Schlumberger: On the verge of Rebound

Schlumberger Ltd (SLB), the globes largest oilfield services company, has shown strong resistance against the historical headwinds that sent U.S. oil rig counts down to only 317 in the mid of this year after they had peaked to 1,609 rigs in October 2014. The steep fall in the U.S. rig counts was as a result of the dramatic plunge in crude oil prices from over $100 a barrel to only $27 a barrel in the beginning of this year.

With Schlumberger operating in every part of the world while having significant exposure to the U.S. energy market, it lost a huge chunk of its revenue and earnings compared to earlier periods.

The company’s revenues slipped from $48 billion in 2014 to only $35 billion in the fiscal year 2015. The company’s management has indicated that its revenue could slip further this year despite acquisition of Cameron, which added almost $1.5B to SLB’s revenue in the second quarter of 2016.

Improving Schlumberger’s Fundamentals

Despite facing historic depression in the energy markets all over the world, Schlumberger remains very sound financially. This has further allowed it to take advantage of the downturn in the business environment and use it as a chance to capitalize on growth opportunities along with molding its business model and cost structure in readiness for the up-cycle.

SLB expanded its technology portfolio with a series of small acquisitions, including the acquisition of Saltel Industries, Omron Oilfield and Marine, Inc., and Xtreme Drilling and Coil Services Corp. The acquisition of Cameron International will enhance its subsea equipment manufacturing capabilities.

The company’s latest financial results are also showing light at the end of the tunnel. The second quarter results clearly demonstrate that SLB’s business fundamentals are slightly improving. Though its revenue declined on year over year basis, the improvement of 10% in revenue on a sequential basis represents signs of improvement. The company’s revenue generation significantly outperformed the industry’s average of a negative 25% drop in the U.S. land oil rig count.

Strong Liquidity Reduces Threats

Amidst falling revenues and declining earnings, Schlumberger’s strong liquidity position allows it to thrive in a depressed environment. It has capitalized on several growth opportunities and significantly reduced its share count while also sustaining its dividends. In the second quarter, it generated a free cash flow of $0.9 billion, whereas dividend payments accounted for only $626 million.

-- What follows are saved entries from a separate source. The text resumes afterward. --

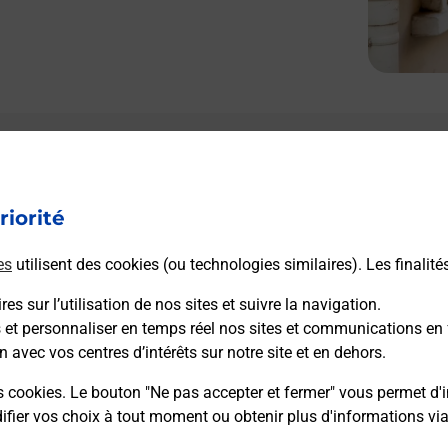
riorité
es
utilisent des cookies (ou technologies similaires). Les finalité
es sur l’utilisation de nos sites et suivre la navigation.
s et personnaliser en temps réel nos sites et communications en 
n avec vos centres d’intérêts sur notre site et en dehors.
s cookies. Le bouton "Ne pas accepter et fermer" vous permet d'i
fier vos choix à tout moment ou obtenir plus d'informations vi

The company’s strong cash position and potential to expand its free cash flows even in a volatile environment suggests that its dividends are safe and the company can invest in any growth opportunity that aligns with its business model and future strategies.

Conclusion

Schlumberger’s share price has surged by nearly 16% since the start of this year, which means that investors have confidence in this oilfield services giant and its potential to survive in the down cycle while re-establishing its foot-prints for future growth. Market fundamentals are improving slightly for oilfield services companies considering the growth in oil rig counts, crude oil prices and the expected growth in U.S. oil production volumes. Therefore, Schlumberger is a good stock to hold, as the market has bottomed in the recent months and it is on verge of achieving a steady rebound.